The university stands on the west side of the Asian Highway, popularly known as the Dhaka–Aricha highway, and is 32 kilometres away from the capital. Spread over an area of 697.56 acres (2.8 km^{2}), the campus is surrounded by the Bangladesh Public Administration Training Centre (BPATC) on the south, and the Savar Cantonment on the northeast, on the north of which is the National Monument (Jatiyo Smriti Soudho) and a large dairy farm on the east.
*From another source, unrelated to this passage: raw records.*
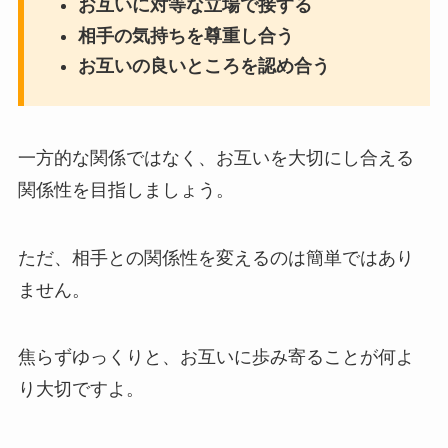
お互いに対等な立場で接する
相手の気持ちを尊重し合う
お互いの良いところを認め合う
一方的な関係ではなく、お互いを大切にし合える
関係性を目指しましょう。
ただ、相手との関係性を変えるのは簡単ではあり
ません。
焦らずゆっくりと、お互いに歩み寄ることが何よ
り大切ですよ。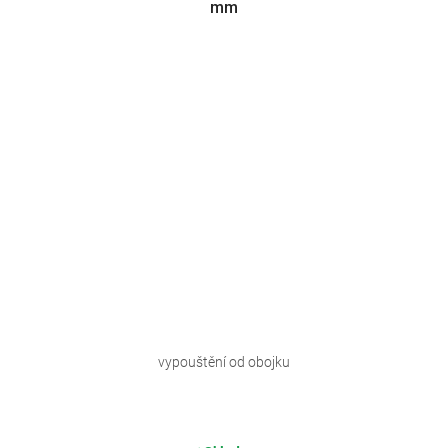
mm
vypouštění od obojku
JU is considered to have one of the most beautiful campus in Bangladesh. The topography of the land with its gentle rise and plains is pleasing to the eyes. The water features sprawled around the campus make an excellent habitat for the winter birds that flock in every year in the thousands and consequently, it is a site frequented by many bird watchers. On 19 January 2017, the university arranged a bird fair in its Zahir Rayhan auditorium. The Shahid Minar (martyrs' monument) of JU is the tallest in Bangladesh, 71 feet high and made of ceramic bricks on a base 52 feet in circumference. The height signifies the war of independence fought in 1971 and the circumference refers to the language movement of 1952. It is designed by architect Robiul Hossain.

==Administration==
The university is an autonomous body managed by an executive council known as 'The Syndicate'. Its statutes need ratification by the university senate, which meets at least once a year to do the same. The Senate passes the university's annual budget, reviews its academic matters, and elects a panel of three nominees for the position of its vice-chancellor once every four years. The selection and appointment are made by the president of Bangladesh, who is the chancellor of the university. The chancellor also appoints the pro-vice-chancellor and the treasurer of the university.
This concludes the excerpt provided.